## What the task requires:
Every line below should be repeated exactly.

Data to examine below:

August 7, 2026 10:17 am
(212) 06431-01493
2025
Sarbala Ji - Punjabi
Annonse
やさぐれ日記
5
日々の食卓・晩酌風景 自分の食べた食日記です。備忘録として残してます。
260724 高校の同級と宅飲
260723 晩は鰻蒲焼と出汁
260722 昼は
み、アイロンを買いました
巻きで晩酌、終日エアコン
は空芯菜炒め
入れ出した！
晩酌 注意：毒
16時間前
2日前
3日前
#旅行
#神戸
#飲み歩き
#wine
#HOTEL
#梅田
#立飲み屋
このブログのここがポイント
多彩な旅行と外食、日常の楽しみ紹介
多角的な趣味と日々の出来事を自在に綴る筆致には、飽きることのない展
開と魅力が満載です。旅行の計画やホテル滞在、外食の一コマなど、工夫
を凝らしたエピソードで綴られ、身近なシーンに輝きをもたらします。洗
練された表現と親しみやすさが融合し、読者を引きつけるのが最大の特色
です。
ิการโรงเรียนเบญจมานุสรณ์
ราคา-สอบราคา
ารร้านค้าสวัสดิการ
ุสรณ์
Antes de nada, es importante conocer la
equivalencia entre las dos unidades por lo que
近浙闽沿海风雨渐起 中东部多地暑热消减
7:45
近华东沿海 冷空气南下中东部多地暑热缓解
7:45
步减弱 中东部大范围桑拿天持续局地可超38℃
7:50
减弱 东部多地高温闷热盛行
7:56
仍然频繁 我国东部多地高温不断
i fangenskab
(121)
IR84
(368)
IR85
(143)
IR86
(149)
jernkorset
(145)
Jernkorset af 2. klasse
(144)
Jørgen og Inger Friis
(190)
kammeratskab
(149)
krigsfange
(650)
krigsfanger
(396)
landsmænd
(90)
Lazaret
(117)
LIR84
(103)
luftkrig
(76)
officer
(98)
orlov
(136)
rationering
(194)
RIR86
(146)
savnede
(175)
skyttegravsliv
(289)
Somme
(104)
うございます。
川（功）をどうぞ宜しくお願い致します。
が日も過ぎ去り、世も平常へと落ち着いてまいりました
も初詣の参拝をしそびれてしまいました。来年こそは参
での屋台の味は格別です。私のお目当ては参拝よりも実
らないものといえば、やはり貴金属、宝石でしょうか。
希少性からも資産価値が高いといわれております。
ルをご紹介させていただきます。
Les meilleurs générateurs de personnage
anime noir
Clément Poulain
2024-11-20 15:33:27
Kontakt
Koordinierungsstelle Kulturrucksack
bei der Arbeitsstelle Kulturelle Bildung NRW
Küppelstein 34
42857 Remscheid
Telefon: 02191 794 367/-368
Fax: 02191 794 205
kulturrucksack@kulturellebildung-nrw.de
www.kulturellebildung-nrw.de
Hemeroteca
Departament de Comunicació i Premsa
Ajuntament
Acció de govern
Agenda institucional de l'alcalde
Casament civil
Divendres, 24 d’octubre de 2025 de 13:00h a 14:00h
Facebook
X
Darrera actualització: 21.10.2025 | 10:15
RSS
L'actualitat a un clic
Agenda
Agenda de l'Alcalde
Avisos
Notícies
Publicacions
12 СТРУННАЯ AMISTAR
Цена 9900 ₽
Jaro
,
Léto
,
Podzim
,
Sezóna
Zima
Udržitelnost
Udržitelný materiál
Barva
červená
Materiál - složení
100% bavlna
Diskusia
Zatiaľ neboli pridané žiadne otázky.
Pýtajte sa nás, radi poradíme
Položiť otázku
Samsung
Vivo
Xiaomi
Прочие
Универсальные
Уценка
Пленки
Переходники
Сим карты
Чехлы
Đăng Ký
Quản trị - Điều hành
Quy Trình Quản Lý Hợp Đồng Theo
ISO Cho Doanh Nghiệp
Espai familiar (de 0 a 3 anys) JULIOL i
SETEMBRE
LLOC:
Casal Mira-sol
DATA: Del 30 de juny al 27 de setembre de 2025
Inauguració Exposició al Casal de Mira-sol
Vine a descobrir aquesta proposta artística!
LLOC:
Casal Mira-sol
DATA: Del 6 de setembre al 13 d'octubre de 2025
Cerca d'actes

End of Data to examine.

## Your solution:
August 7, 2026 10:17 am
(212) 06431-01493
2025
Sarbala Ji - Punjabi
Annonse
やさぐれ日記
5
日々の食卓・晩酌風景 自分の食べた食日記です。備忘録として残してます。
260724 高校の同級と宅飲
260723 晩は鰻蒲焼と出汁
260722 昼は
み、アイロンを買いました
巻きで晩酌、終日エアコン
は空芯菜炒め
入れ出した！
晩酌 注意：毒
16時間前
2日前
3日前
#旅行
#神戸
#飲み歩き
#wine
#HOTEL
#梅田
#立飲み屋
このブログのここがポイント
多彩な旅行と外食、日常の楽しみ紹介
多角的な趣味と日々の出来事を自在に綴る筆致には、飽きることのない展
開と魅力が満載です。旅行の計画やホテル滞在、外食の一コマなど、工夫
を凝らしたエピソードで綴られ、身近なシーンに輝きをもたらします。洗
練された表現と親しみやすさが融合し、読者を引きつけるのが最大の特色
です。
ิการโรงเรียนเบญจมานุสรณ์
ราคา-สอบราคา
ารร้านค้าสวัสดิการ
ุสรณ์
Antes de nada, es importante conocer la
equivalencia entre las dos unidades por lo que
近浙闽沿海风雨渐起 中东部多地暑热消减
7:45
近华东沿海 冷空气南下中东部多地暑热缓解
7:45
步减弱 中东部大范围桑拿天持续局地可超38℃
7:50
减弱 东部多地高温闷热盛行
7:56
仍然频繁 我国东部多地高温不断
i fangenskab
(121)
IR84
(368)
IR85
(143)
IR86
(149)
jernkorset
(145)
Jernkorset af 2. klasse
(144)
Jørgen og Inger Friis
(190)
kammeratskab
(149)
krigsfange
(650)
krigsfanger
(396)
landsmænd
(90)
Lazaret
(117)
LIR84
(103)
luftkrig
(76)
officer
(98)
orlov
(136)
rationering
(194)
RIR86
(146)
savnede
(175)
skyttegravsliv
(289)
Somme
(104)
うございます。
川（功）をどうぞ宜しくお願い致します。
が日も過ぎ去り、世も平常へと落ち着いてまいりました
も初詣の参拝をしそびれてしまいました。来年こそは参
での屋台の味は格別です。私のお目当ては参拝よりも実
らないものといえば、やはり貴金属、宝石でしょうか。
希少性からも資産価値が高いといわれております。
ルをご紹介させていただきます。
Les meilleurs générateurs de personnage
anime noir
Clément Poulain
2024-11-20 15:33:27
Kontakt
Koordinierungsstelle Kulturrucksack
bei der Arbeitsstelle Kulturelle Bildung NRW
Küppelstein 34
42857 Remscheid
Telefon: 02191 794 367/-368
Fax: 02191 794 205
kulturrucksack@kulturellebildung-nrw.de
www.kulturellebildung-nrw.de
Hemeroteca
Departament de Comunicació i Premsa
Ajuntament
Acció de govern
Agenda institucional de l'alcalde
Casament civil
Divendres, 24 d’octubre de 2025 de 13:00h a 14:00h
Facebook
X
Darrera actualització: 21.10.2025 | 10:15
RSS
L'actualitat a un clic
Agenda
Agenda de l'Alcalde
Avisos
Notícies
Publicacions
12 СТРУННАЯ AMISTAR
Цена 9900 ₽
Jaro
,
Léto
,
Podzim
,
Sezóna
Zima
Udržitelnost
Udržitelný materiál
Barva
červená
Materiál - složení
100% bavlna
Diskusia
Zatiaľ neboli pridané žiadne otázky.
Pýtajte sa nás, radi poradíme
Položiť otázku
Samsung
Vivo
Xiaomi
Прочие
Универсальные
Уценка
Пленки
Переходники
Сим карты
Чехлы
Đăng Ký
Quản trị - Điều hành
Quy Trình Quản Lý Hợp Đồng Theo
ISO Cho Doanh Nghiệp
Espai familiar (de 0 a 3 anys) JULIOL i
SETEMBRE
LLOC:
Casal Mira-sol
DATA: Del 30 de juny al 27 de setembre de 2025
Inauguració Exposició al Casal de Mira-sol
Vine a descobrir aquesta proposta artística!
LLOC:
Casal Mira-sol
DATA: Del 6 de setembre al 13 d'octubre de 2025
Cerca d'actes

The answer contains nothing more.